Le centre de remise en forme apparaît comme un espace favorisant une individualisation des rapports qui, au lieu d’être vécue comme contraignante, semble être garante d’un mode de fonctionnement satisfaisant pour tous. Derrière ce « non-lien » apparent s’expriment des sociabilités plus diffuses et plus subtiles (le langage des corps, le partage d’une ambiance immédiate, de la conversation ordinaire…). Le cadre, la pratique et les individus eux-mêmes créent des formes « d’être seuls ensemble » singulières traduisant un lien social « détaché » qui conduit vers une sociologie de la relation sans contraintes (Bernier, 1998). Les relations développées restent conviviales mais très superficielles, la plupart du temps anonymes et cloisonnées à l’intérieur du centre. Le centre de remise en forme construirait un espace en rupture avec les autres pôles organisateurs de l’individu devenant, un lieu de transition dans la vie quotidienne mais aussi dans les histoires de vie des sujets.
Dans le contexte spécifique des centres de remise en forme, les observations mettent en évidence des formes de liens sociaux où s’expriment des comportements caractéristiques de l’individualisme contemporain. La structuration physique et organisationnelle de ces environnements facilite l’émergence et le développement de comportements plus individuels dans des situations collectives. Le succès de ces espaces de pratique ne relève-t-il pas autant du cadre « permissif » et « malléable » propice à l’évasion que du plaisir de l’activité. Aurions-nous parfois besoin « d’être seuls ensemble » ?
 
BIBLIOGRAPHIE
 
·   Beck, U. (1998). Le conflit des deux modernités et la question de la disparition des solidarités. Lien social et politiques, 39, 15-27.
·   Bernier, L. (1998). La question du lien social ou la sociologie de la relation sans contrainte. Lien social et politiques, 39, 27-33.
·   Blanchet, A., & Gotman, A. (1992). L’enquête et ses méthodes : l’entretien. Paris : Nathan Université.
·   Chaland, K. (1998). Individualisation et transformation de la sphère privée : le discours sur l’individu et sur la famille. Thèse de sociologie, Doctorat nouveau régime, Université des Sciences Humaines de Strasbourg.
·   De Singly, F. (2000). Libres ensemble. L’individualisme dans la vie commune. Paris : Nathan.
·   De Singly, F. (2003). Les uns avec les autres. Quand l’individualisme crée du lien social. Paris : Armand Colin.
·   Duret, P. (2005). Body-building, affirmation de soi et théories de la légitimité, in Un corps pour soi. Paris : PUF., 41-65.
·   Ehrenberg, A. (1998). La fatigue d’être soi. Paris : O. Jacob.
·   Jensen, J-O. (2003). Bodily interactions and forms of community. Empirical studies in a fitness centre and a sport club. In I. Hartmann-Tews, B. Rulofs & S.A. Luetkens (Eds.), Sport and social order, challenges for theory and practice, Proceedings of 2nd World Congress of Sociology of Sport, Cologne, june 18-21, 187.

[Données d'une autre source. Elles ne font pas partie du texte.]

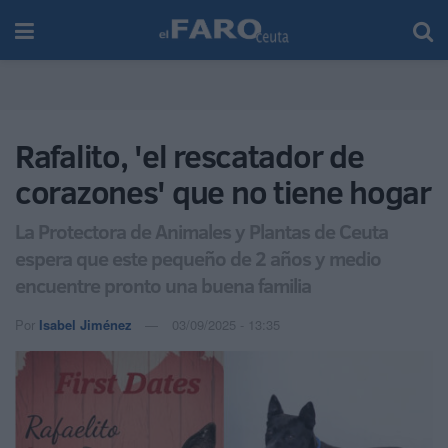
Rafalito, 'el rescatador de
corazones' que no tiene hogar
La Protectora de Animales y Plantas de Ceuta
espera que este pequeño de 2 años y medio
encuentre pronto una buena familia
Por
Isabel Jiménez
03/09/2025 - 13:35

·   Smith Maguire, J. (2002). Body lessons. Fitness publishing and the cultural production of fitness consumer. International Review for the Sociology of Sport, 37, 3-4, 449-464.
 
NOTES
 
[1] UFR STAPS de Montpellier
[2] En anglais dans le texte : […] car « contrairement aux sports pratiqués en clubs, les centres de fitness sont caractérisés par l’individualité, la flexibilité et l’absence de contraintes ».
[3] En anglais dans le texte : […], « sphère de liberté et de choix ».
[4] En anglais dans le texte : Une singularité « pour les activités de fitness car les participants expriment en premier lieu leur individualité et un manque d’intérêt pour les aspects collectifs ».